Une étudiante de l’EPFL a montré la possibilité de davantage automatiser le processus de recensement du territoire suisse en utilisant l’intelligence artificielle dans le cadre de paysages rares et complexes jusqu’ici classés manuellement. Une partie du canton du Valais a servi de cas d’étude pour son travail de master.
La cartographie régulière du territoire suisse permet de comprendre l’évolution de l’urbanisation, de contrôler la perméabilité des sols et de lutter contre le mitage du territoire. Ce recensement ne peut être effectué que tous les six ans, car le classement des photos aériennes prises tous les trois ans de toute la Suisse en une quarantaine de catégories s’effectue en grande partie manuellement. Pour accélérer ce processus, l’Office fédéral de la statistique (OFS) a recourt déjà partiellement à l’intelligence artificielle (IA) à travers l’Arealstatistik Deep Learning (ADELE), un outil très efficace pour distinguer les forêts, qui recouvrent un tiers de la Suisse, des autres territoires.
Dans le cadre de son projet de master en sciences et ingénierie de l’environnement à l’EPFL Valérie Zermatten a décidé de développer son propre outil de machine learning et de l’entraîner à reconnaître les territoires dits rares et complexes, à l’instar des rivières, lacs, campings, terrains de sports, cimetières, stations d’épuration, parcs publics, carrières, zones de chemin de fer, aéroports et barrages.
Diminuer la marge d’erreur
«Comme pour un être humain, il est plus difficile pour l’ordinateur de classer ces lieux dans la bonne catégorie, car nous avons moins d’images qui peuvent être utilisées pour lui apprendre à les reconnaître. A notre demande, l’algorithme va donc donner certain poids à certaines images, jusqu’à ce que la marge d’erreur diminue», explique la diplômée. Contrairement à l’outil ADELE de l’OFS, sa méthode a intégré dès le départ les images à infrarouge, en plus des photos couleurs, et l’altitude ce qui a permis à l’intelligence artificielle de distinguer ce qui était vert sans être du végétal ainsi que les surfaces sans végétation ni constructions. Ses résultats, proches des résultats officiels publiés par l’OFS sur une base de classement manuel, montrent l’intérêt de son approche pour un futur recensement du territoire. Le code source du programme d’IA est en libre accès.

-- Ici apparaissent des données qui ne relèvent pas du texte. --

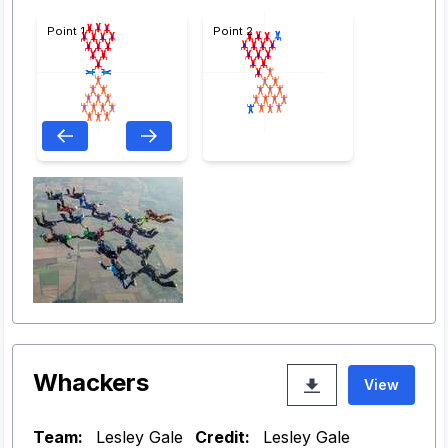
Point 1
Point 2
Whackers
View
Team:
Lesley Gale
Credit:
Lesley Gale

Le projet de master a pris comme cas d’étude une zone d’environ 600km2 du canton du Valais, le canton d’origine de la diplômée, allant de Chamoson à Sierre. Avec des images prises sur une surface totale de 10'000m2, l’ingénieure a travaillé sur un lot de 60'000 photos aériennes, comprenant à elles seules 3000 images de vignes. Les photos aériennes datent de 2020, mais les catégories du recensement utilisées de 2013-2018, car le classement des nouvelles images est encore en cours.
«Notre objectif n’est pas de remplacer l’être humain par l’intelligence artificielle»
«Notre objectif n’est pas de remplacer l’être humain par l’intelligence artificielle», explique d’emblée Devis Tuia, professeur associé à l’EPFL Valais Wallis et co-directeur du projet de master. «La solution apportée par le travail de Valérie Zermatten permettra de soulager le travail rébarbatif de l’être humain et de garder ses compétences lorsqu’elles dépassent celles de la machine». Et les compétencs humaines sont encore en grand nombre, selon le chercheur, notamment pour l’introduction de données secondaires, qui permettent par exemple de distinguer un immeuble d’habitation d’une école ou un terrain de foot d’un pâturage.